También asegura que EE.UU. no se va a ir de Siria, busca exactamente lo contario; una presencia prolongada en dicho país y por eso está fortaleciendo a los milicianos locales.
Aunque Washington “había jurado que su único objetivo era expulsar a los terroristas de Siria y derrotar al EIIL (Daesh, en árabe), en realidad, contra las declaraciones del presidente Trump, se está afianzando en la ribera oriental del Éufrates: no planea retirarse y crea allí organismos de poder locales”, ha criticado Lavrov.
Un grupo de países se propone como objetivo la desintegración de Siria”, acusa el ministro de Exteriores de Rusia, Serguéi Lavrov.
A pesar de que el mandatario estadounidense se manifestó a favor retirar sus tropas de Siria, Washington ha dicho recientemente que abandonará el país árabe solo cuando logre “materializar allí sus objetivos”.

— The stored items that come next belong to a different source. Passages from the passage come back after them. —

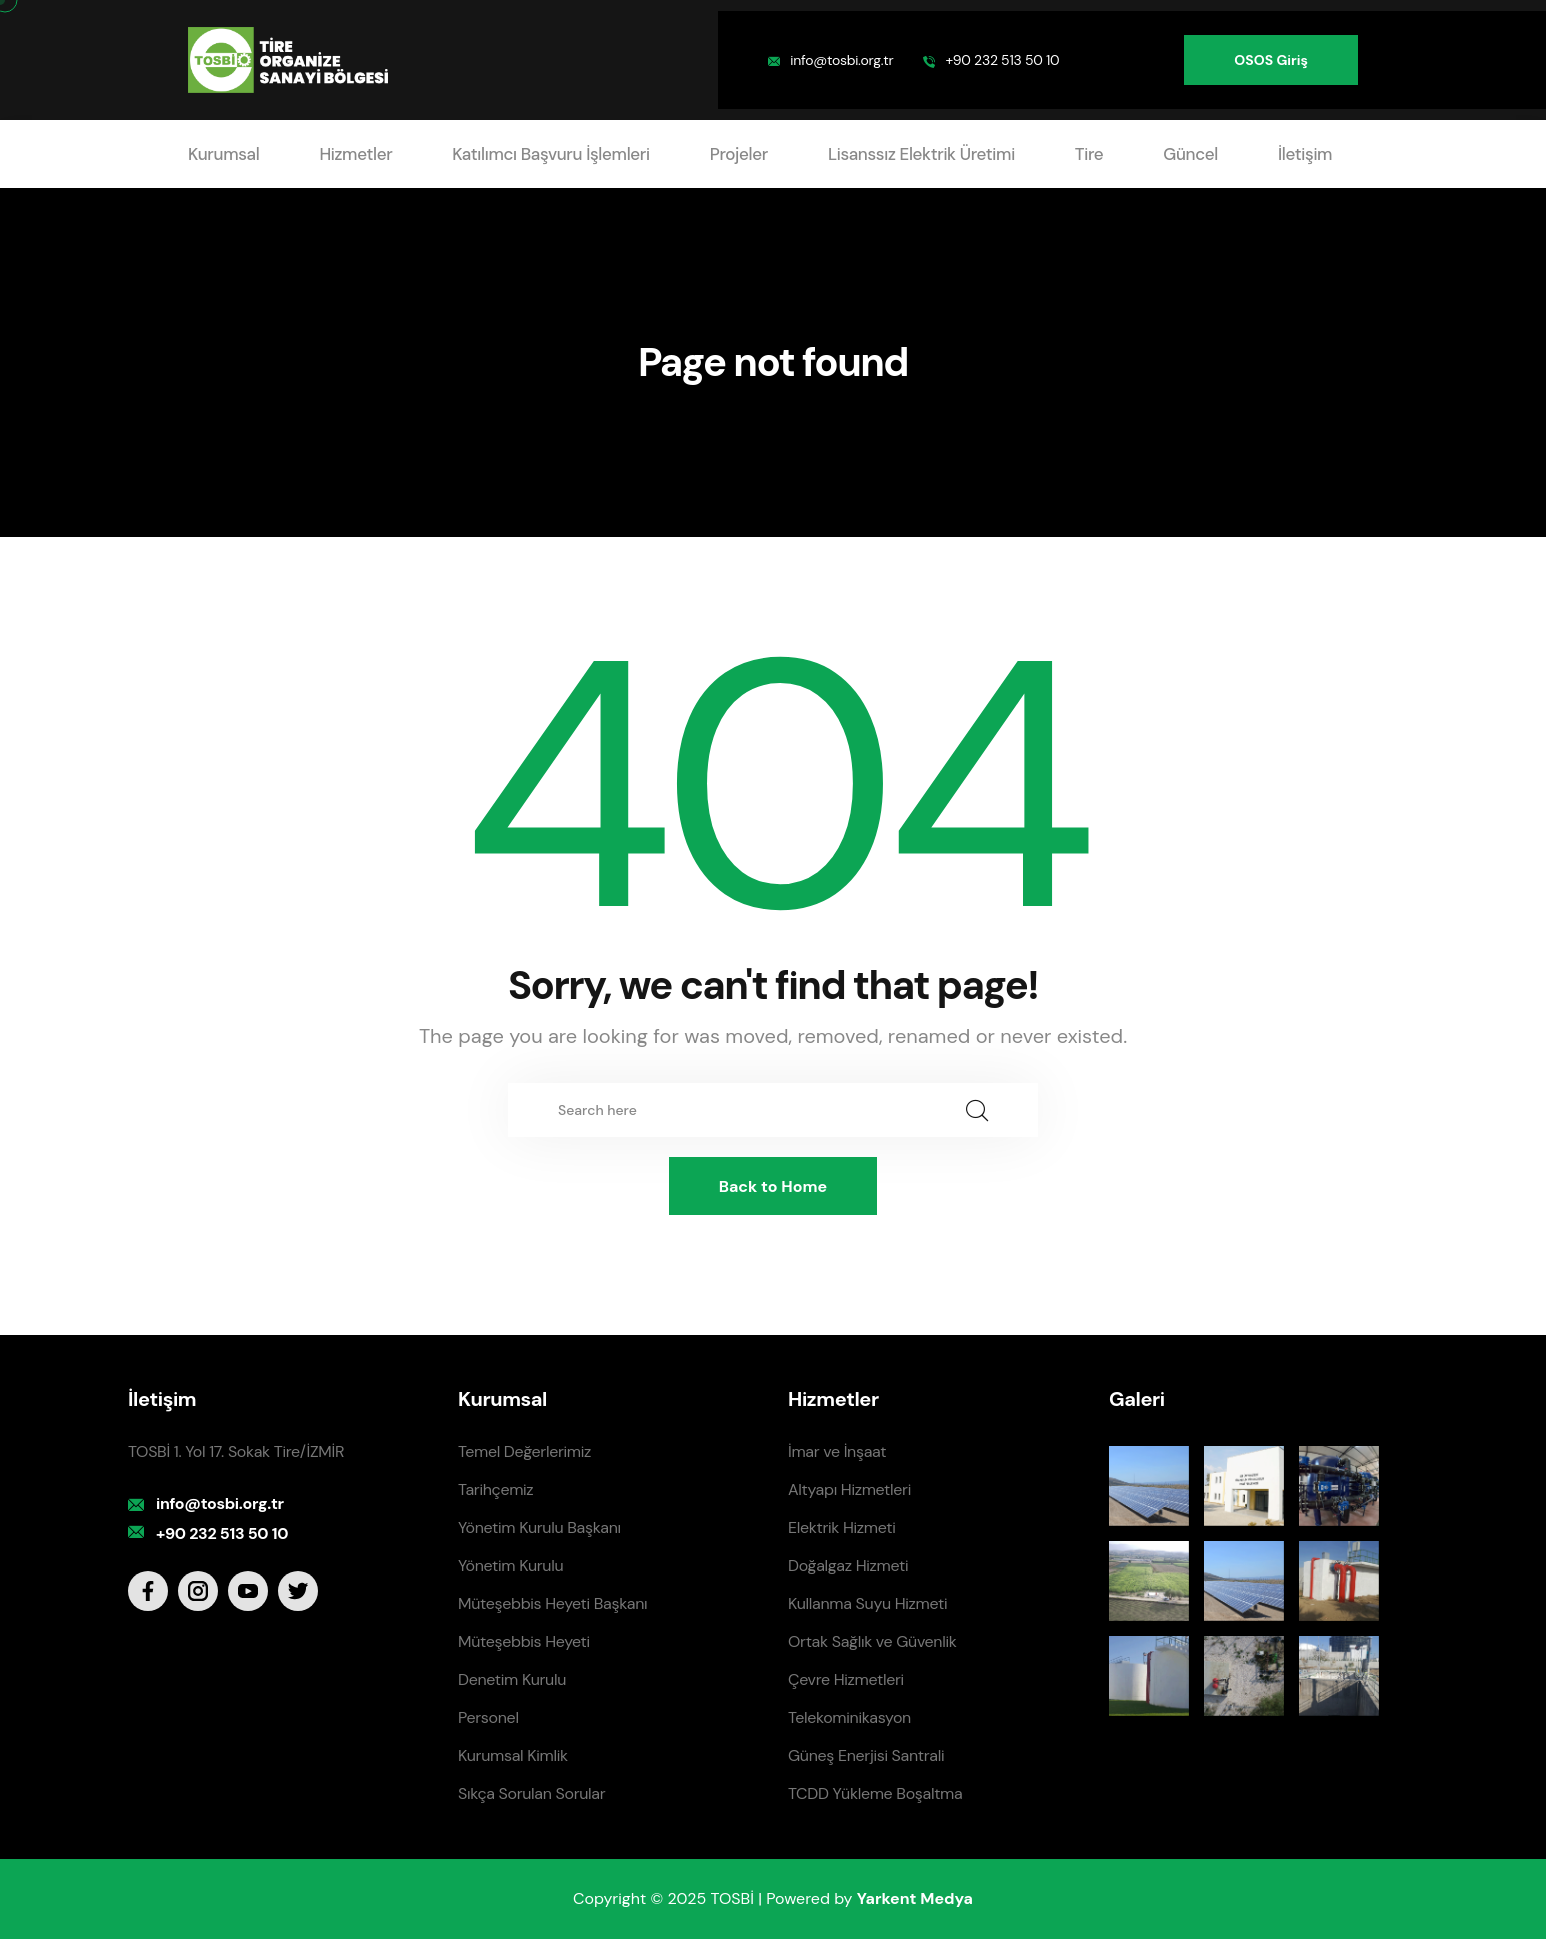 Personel (488, 1717)
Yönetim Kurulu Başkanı (539, 1527)
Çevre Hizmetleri (846, 1679)
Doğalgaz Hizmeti (848, 1565)
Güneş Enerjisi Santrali (866, 1755)
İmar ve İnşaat (837, 1451)
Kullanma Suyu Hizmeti (867, 1603)
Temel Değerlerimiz (524, 1451)
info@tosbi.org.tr (841, 60)
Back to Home (773, 1186)
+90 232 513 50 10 (1002, 60)
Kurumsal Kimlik (513, 1755)
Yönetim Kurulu (510, 1565)
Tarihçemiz (495, 1489)
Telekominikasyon (849, 1717)
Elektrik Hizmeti (841, 1527)
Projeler (739, 154)
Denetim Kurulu (512, 1679)
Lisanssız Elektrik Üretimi (921, 154)
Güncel (1190, 154)
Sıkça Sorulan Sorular (531, 1793)
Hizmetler (355, 154)
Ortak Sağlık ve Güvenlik (872, 1641)
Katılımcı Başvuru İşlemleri (550, 154)
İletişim (1305, 154)
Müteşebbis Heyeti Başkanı (552, 1603)
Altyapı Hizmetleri (849, 1489)
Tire (1089, 154)
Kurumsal (223, 154)
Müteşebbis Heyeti (524, 1641)
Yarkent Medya (915, 1898)
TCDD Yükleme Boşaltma (875, 1793)
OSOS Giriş (1271, 60) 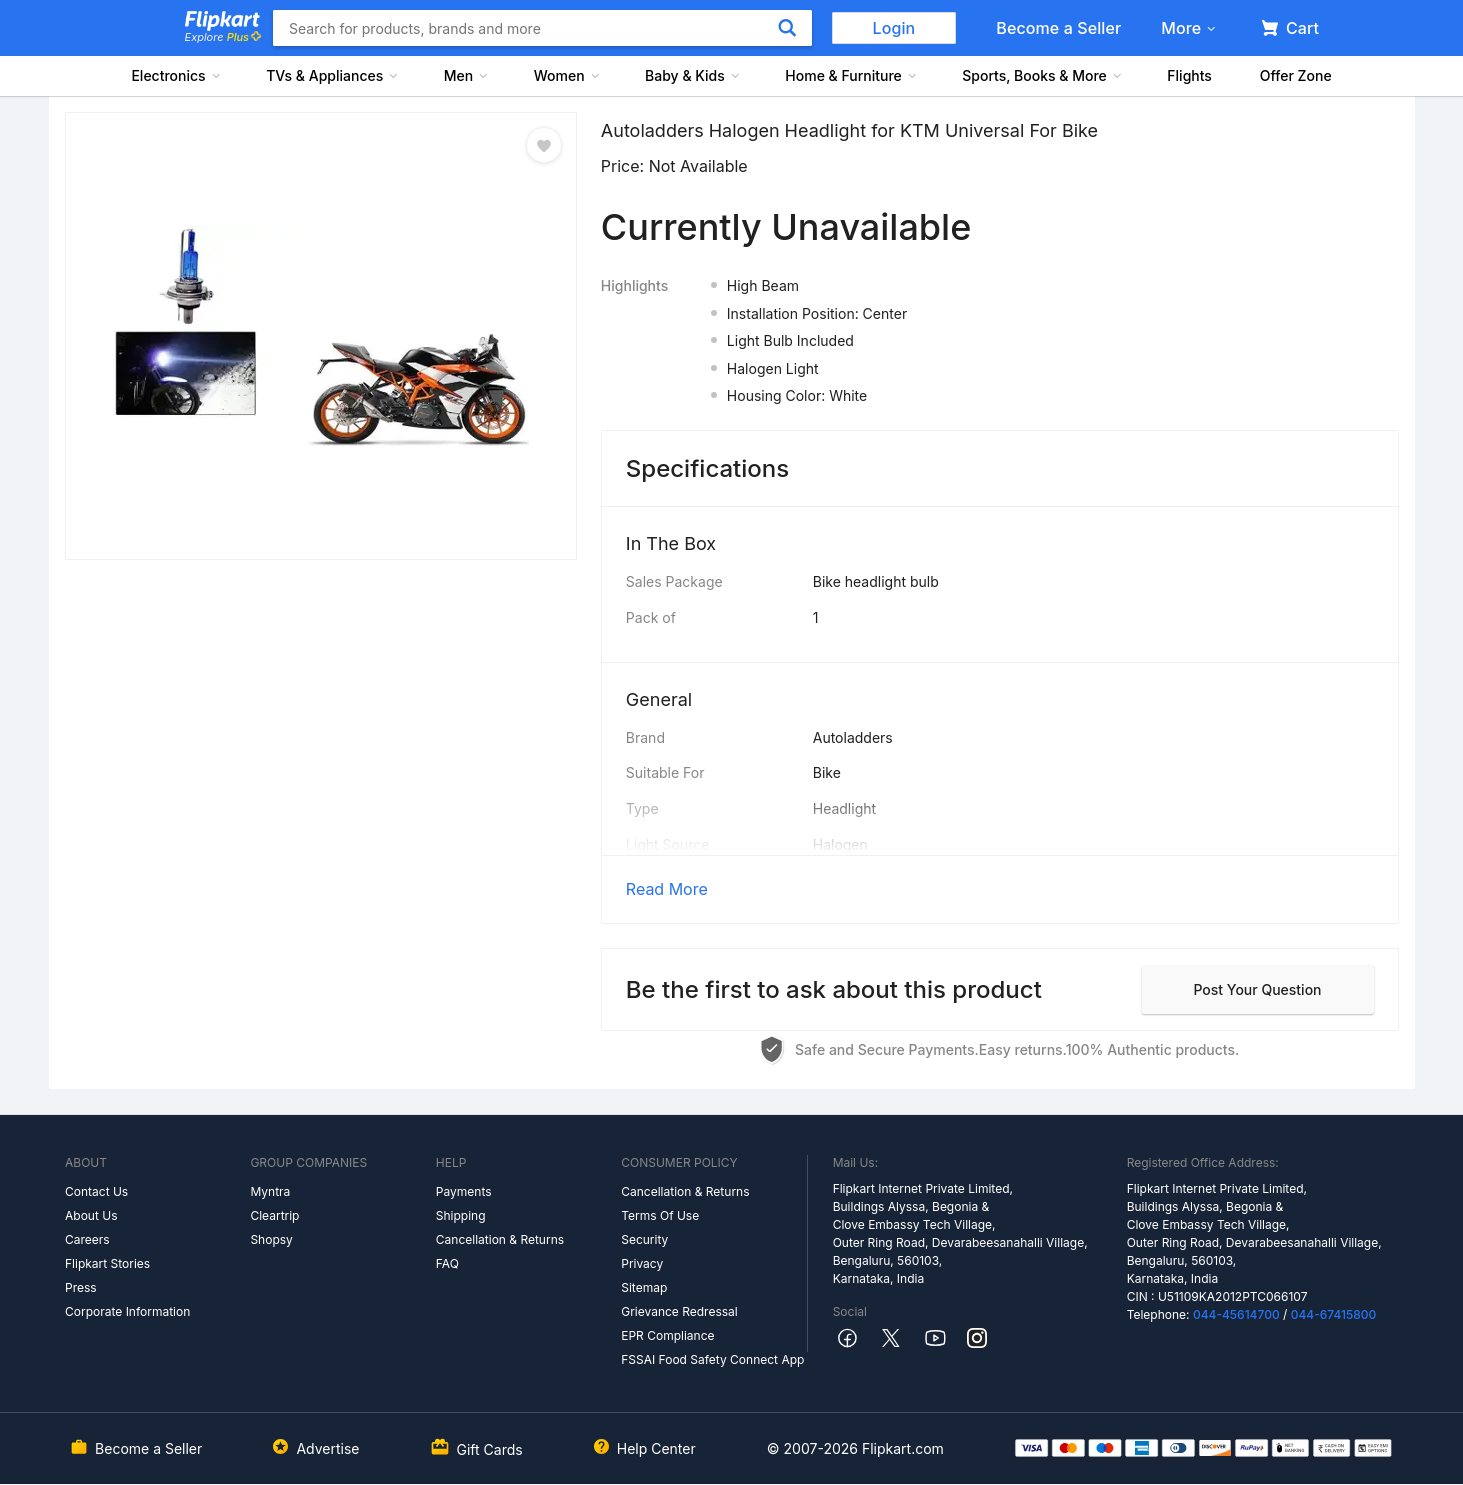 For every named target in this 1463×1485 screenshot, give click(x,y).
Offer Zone (1296, 75)
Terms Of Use (660, 1215)
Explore (223, 37)
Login (894, 28)
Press (81, 1287)
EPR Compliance (667, 1335)
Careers (87, 1239)
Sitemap (644, 1287)
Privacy (642, 1263)
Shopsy (271, 1239)
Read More (667, 889)
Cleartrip (274, 1215)
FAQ (447, 1263)
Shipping (461, 1215)
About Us (91, 1215)
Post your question (1257, 989)
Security (644, 1239)
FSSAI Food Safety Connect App (712, 1359)
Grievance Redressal (679, 1311)
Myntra (270, 1191)
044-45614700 (1236, 1314)
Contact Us (96, 1191)
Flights (1189, 75)
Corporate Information (127, 1311)
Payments (464, 1191)
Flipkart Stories (107, 1263)
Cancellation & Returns (500, 1239)
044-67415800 (1334, 1314) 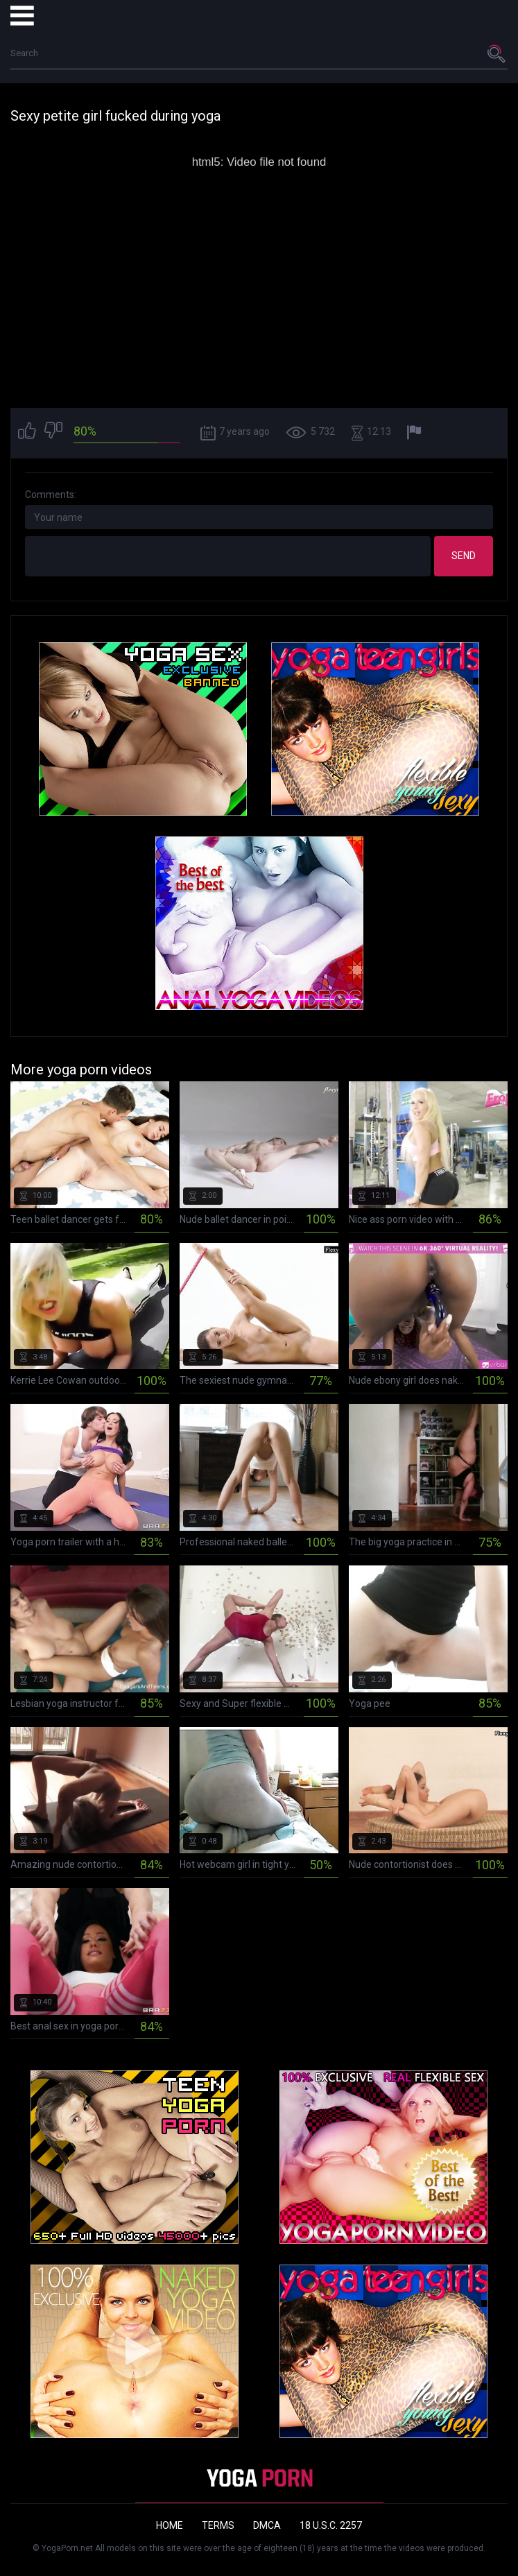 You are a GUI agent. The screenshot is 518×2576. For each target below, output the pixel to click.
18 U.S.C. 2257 (331, 2525)
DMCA (267, 2525)
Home (169, 2525)
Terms (218, 2525)
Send (463, 555) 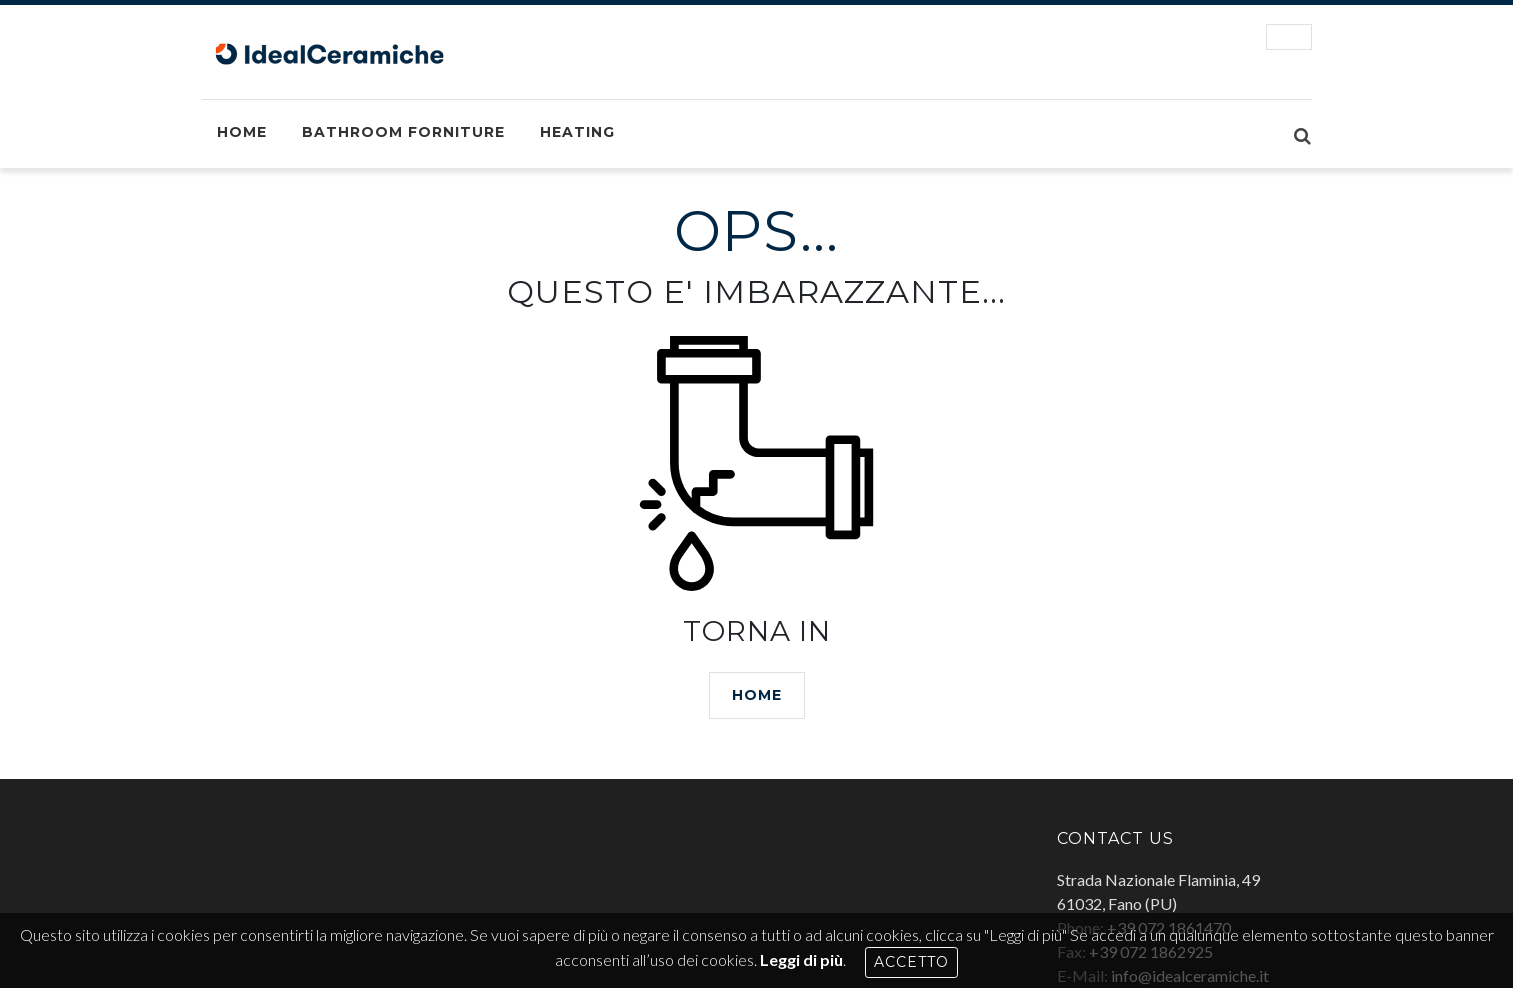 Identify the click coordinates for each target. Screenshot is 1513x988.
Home (242, 132)
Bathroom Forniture (403, 132)
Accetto (911, 962)
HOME (757, 695)
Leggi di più (801, 959)
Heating (577, 132) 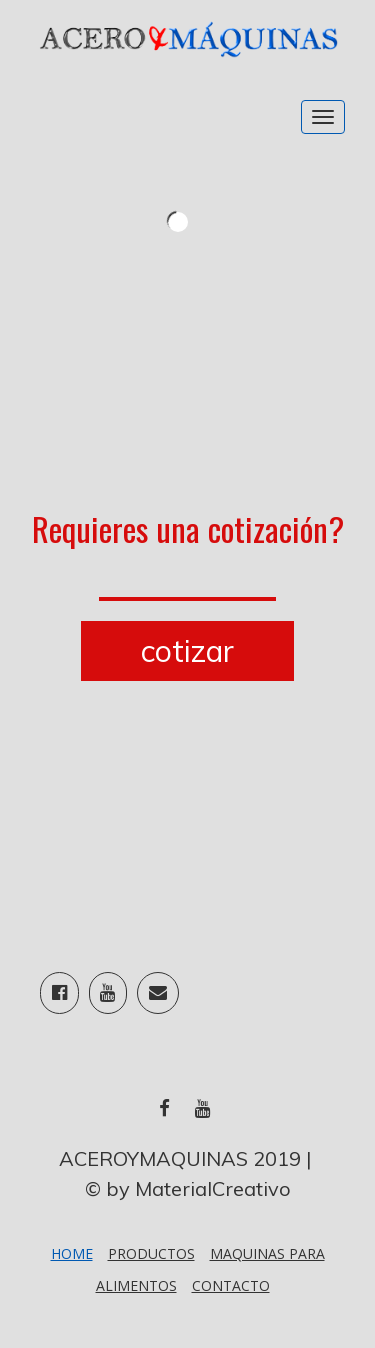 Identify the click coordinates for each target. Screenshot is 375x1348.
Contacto (231, 1285)
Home (72, 1253)
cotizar (187, 651)
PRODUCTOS (151, 1253)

Estados Unidos está construyendo una gran instalación militar en la provincia oriental de Deir Ezzor, en una zona rica en petróleo. Washington ha reforzado, además, las posiciones de las llamadas Fuerzas Democráticas de Siria (FDS), milicianos opuestos al Gobierno sirio, en la parte oriental del río Éufrates, ubicado en Deir Ezzor.
El Gobierno sirio ha denunciado en múltiples ocasiones la presencia militar de EE.UU. en su país y advierte de que el verdadero objetivo de Washington no es luchar contra Daesh, sino fragmentar el país árabe y apoderarse de sus recursos.